» DATA FOR PROCESSING:
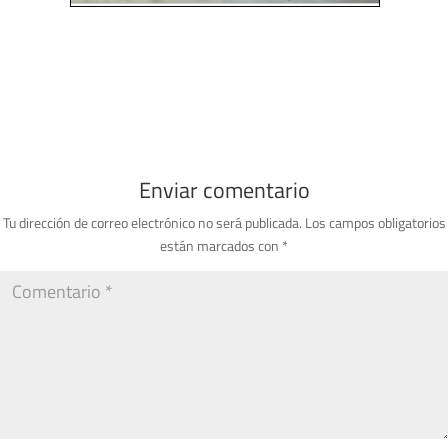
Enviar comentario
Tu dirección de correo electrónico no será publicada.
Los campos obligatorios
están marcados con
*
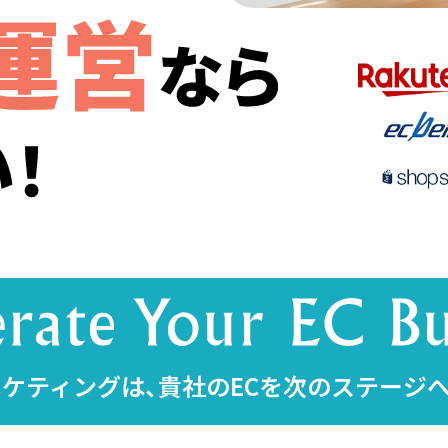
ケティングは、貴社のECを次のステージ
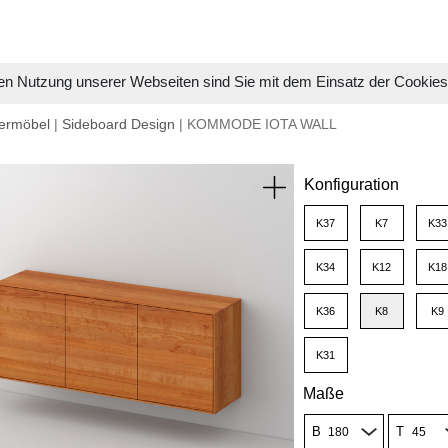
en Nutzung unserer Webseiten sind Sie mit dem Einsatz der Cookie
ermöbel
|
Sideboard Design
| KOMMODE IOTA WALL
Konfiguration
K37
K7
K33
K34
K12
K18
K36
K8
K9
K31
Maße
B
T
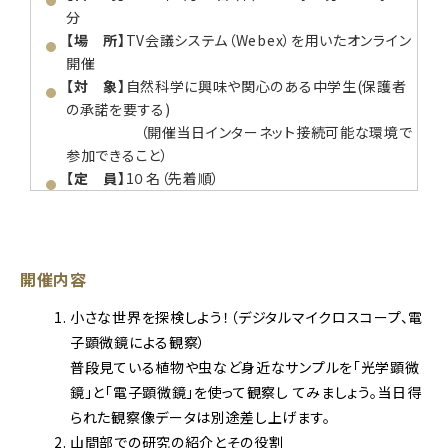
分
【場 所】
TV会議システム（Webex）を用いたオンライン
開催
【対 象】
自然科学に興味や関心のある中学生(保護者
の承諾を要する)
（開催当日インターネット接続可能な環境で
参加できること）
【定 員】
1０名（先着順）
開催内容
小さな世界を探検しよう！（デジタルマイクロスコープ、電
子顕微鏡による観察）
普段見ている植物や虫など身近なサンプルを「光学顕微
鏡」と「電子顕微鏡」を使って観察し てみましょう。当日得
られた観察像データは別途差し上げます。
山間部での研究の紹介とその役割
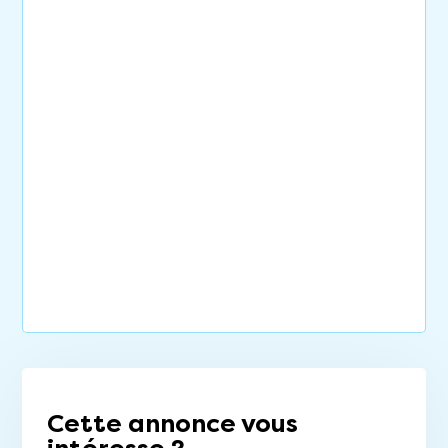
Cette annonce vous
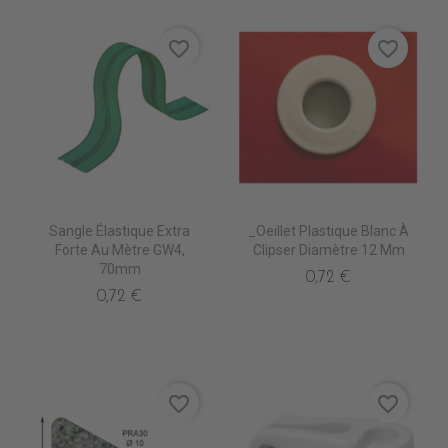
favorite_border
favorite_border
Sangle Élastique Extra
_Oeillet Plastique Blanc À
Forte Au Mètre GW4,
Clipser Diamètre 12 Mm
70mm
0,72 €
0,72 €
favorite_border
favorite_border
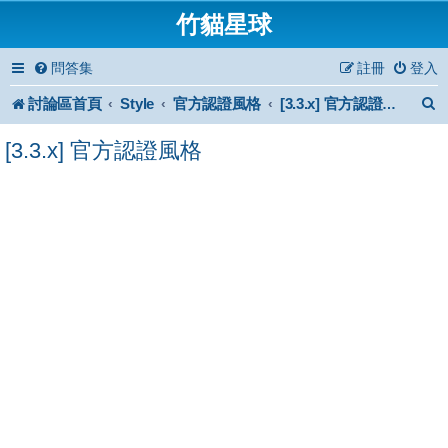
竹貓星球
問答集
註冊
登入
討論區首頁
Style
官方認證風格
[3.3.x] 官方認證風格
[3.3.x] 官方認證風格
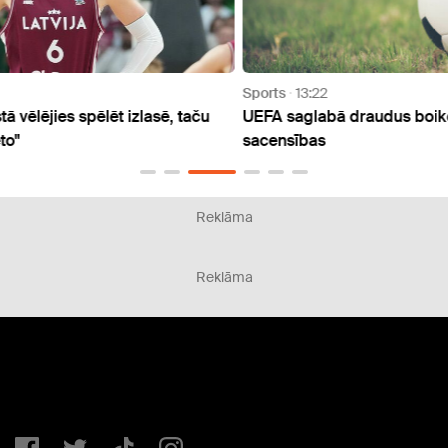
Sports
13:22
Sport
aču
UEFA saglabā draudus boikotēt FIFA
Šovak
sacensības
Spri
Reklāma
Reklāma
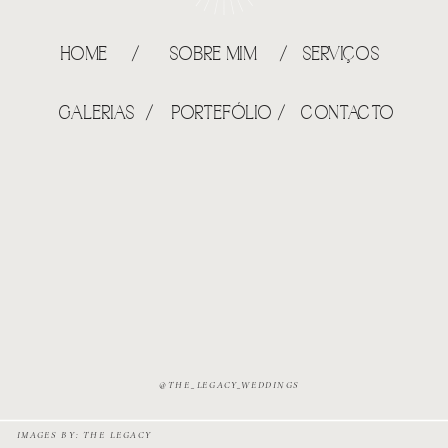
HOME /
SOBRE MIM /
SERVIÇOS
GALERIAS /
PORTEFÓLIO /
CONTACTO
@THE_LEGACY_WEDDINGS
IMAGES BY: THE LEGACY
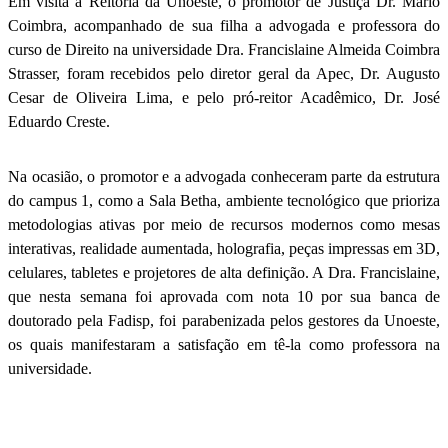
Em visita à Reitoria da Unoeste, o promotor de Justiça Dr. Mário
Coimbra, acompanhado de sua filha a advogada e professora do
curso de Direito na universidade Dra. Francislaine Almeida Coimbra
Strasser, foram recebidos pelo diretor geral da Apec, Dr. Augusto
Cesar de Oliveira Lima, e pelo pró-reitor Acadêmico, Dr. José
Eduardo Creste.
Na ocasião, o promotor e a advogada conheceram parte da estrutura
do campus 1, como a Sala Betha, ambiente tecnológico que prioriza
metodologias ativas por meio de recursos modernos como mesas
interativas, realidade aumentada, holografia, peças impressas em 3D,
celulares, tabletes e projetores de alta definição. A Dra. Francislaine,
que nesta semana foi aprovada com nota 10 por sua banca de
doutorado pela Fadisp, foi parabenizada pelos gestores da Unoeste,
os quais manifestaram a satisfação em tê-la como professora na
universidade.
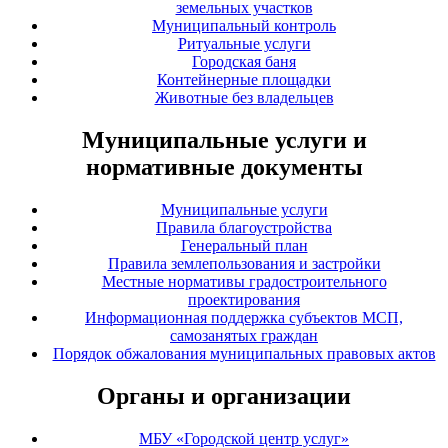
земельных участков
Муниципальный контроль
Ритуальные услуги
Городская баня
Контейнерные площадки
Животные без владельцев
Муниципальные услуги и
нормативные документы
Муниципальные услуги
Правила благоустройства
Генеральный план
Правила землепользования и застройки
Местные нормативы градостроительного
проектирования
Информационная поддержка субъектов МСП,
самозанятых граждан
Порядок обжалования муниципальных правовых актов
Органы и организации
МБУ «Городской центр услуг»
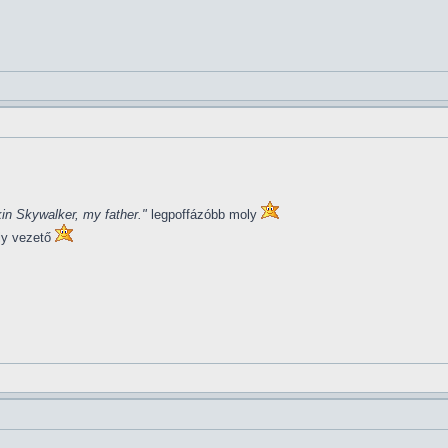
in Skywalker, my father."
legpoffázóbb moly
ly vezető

» WHAT IS REQUIRED: Repeat the records above exactly, leaving out any pictures they contain.

» SOLUTION BELOW:
Enviar comentario
Tu dirección de correo electrónico no será publicada.
Los campos obligatorios
están marcados con
*
ケティングは、貴社のECを次のステージ
en Nutzung unserer Webseiten sind Sie mit dem Einsatz der Cookie
ermöbel
|
Sideboard Design
| KOMMODE IOTA WALL
Konfiguration
K37
K7
K33
K34
K12
K18
K36
K8
K9
K31
Maße
B
T
分
【場 所】
TV会議システム（Webex）を用いたオンライン
開催
【対 象】
自然科学に興味や関心のある中学生(保護者
の承諾を要する)
（開催当日インターネット接続可能な環境で
参加できること）
【定 員】
1０名（先着順）
開催内容
小さな世界を探検しよう！（デジタルマイクロスコープ、電
子顕微鏡による観察）
普段見ている植物や虫など身近なサンプルを「光学顕微
鏡」と「電子顕微鏡」を使って観察し てみましょう。当日得
られた観察像データは別途差し上げます。
山間部での研究の紹介とその役割
Cette annonce vous
favorite_border
favorite_border
Sangle Élastique Extra
_Oeillet Plastique Blanc À
Forte Au Mètre GW4,
Clipser Diamètre 12 Mm
70mm
0,72 €
0,72 €
favorite_border
favorite_border
竹貓星球
問答集
註冊
登入
討論區首頁
Style
官方認證風格
[3.3.x] 官方認證風格
[3.3.x] 官方認證風格
Sports
13:22
Sport
aču
UEFA saglabā draudus boikotēt FIFA
Šovak
sacensības
Spri
Reklāma
Reklāma
HOME /
SOBRE MIM /
SERVIÇOS
GALERIAS /
PORTEFÓLIO /
CONTACTO
@THE_LEGACY_WEDDINGS
IMAGES BY: THE LEGACY
Em visita à Reitoria da Unoeste, o promotor de Justiça Dr. Mário
Coimbra, acompanhado de sua filha a advogada e professora do
curso de Direito na universidade Dra. Francislaine Almeida Coimbra
Strasser, foram recebidos pelo diretor geral da Apec, Dr. Augusto
Cesar de Oliveira Lima, e pelo pró-reitor Acadêmico, Dr. José
Eduardo Creste.
Na ocasião, o promotor e a advogada conheceram parte da estrutura
do campus 1, como a Sala Betha, ambiente tecnológico que prioriza
metodologias ativas por meio de recursos modernos como mesas
interativas, realidade aumentada, holografia, peças impressas em 3D,
celulares, tabletes e projetores de alta definição. A Dra. Francislaine,
que nesta semana foi aprovada com nota 10 por sua banca de
doutorado pela Fadisp, foi parabenizada pelos gestores da Unoeste,
os quais manifestaram a satisfação em tê-la como professora na
universidade.
земельных участков
Муниципальный контроль
Ритуальные услуги
Городская баня
Контейнерные площадки
Животные без владельцев
Муниципальные услуги и
нормативные документы
Муниципальные услуги
Правила благоустройства
Генеральный план
Правила землепользования и застройки
Местные нормативы градостроительного
проектирования
Информационная поддержка субъектов МСП,
самозанятых граждан
Порядок обжалования муниципальных правовых актов
Органы и организации
МБУ «Городской центр услуг»
in Skywalker, my father."
legpoffázóbb moly
ly vezető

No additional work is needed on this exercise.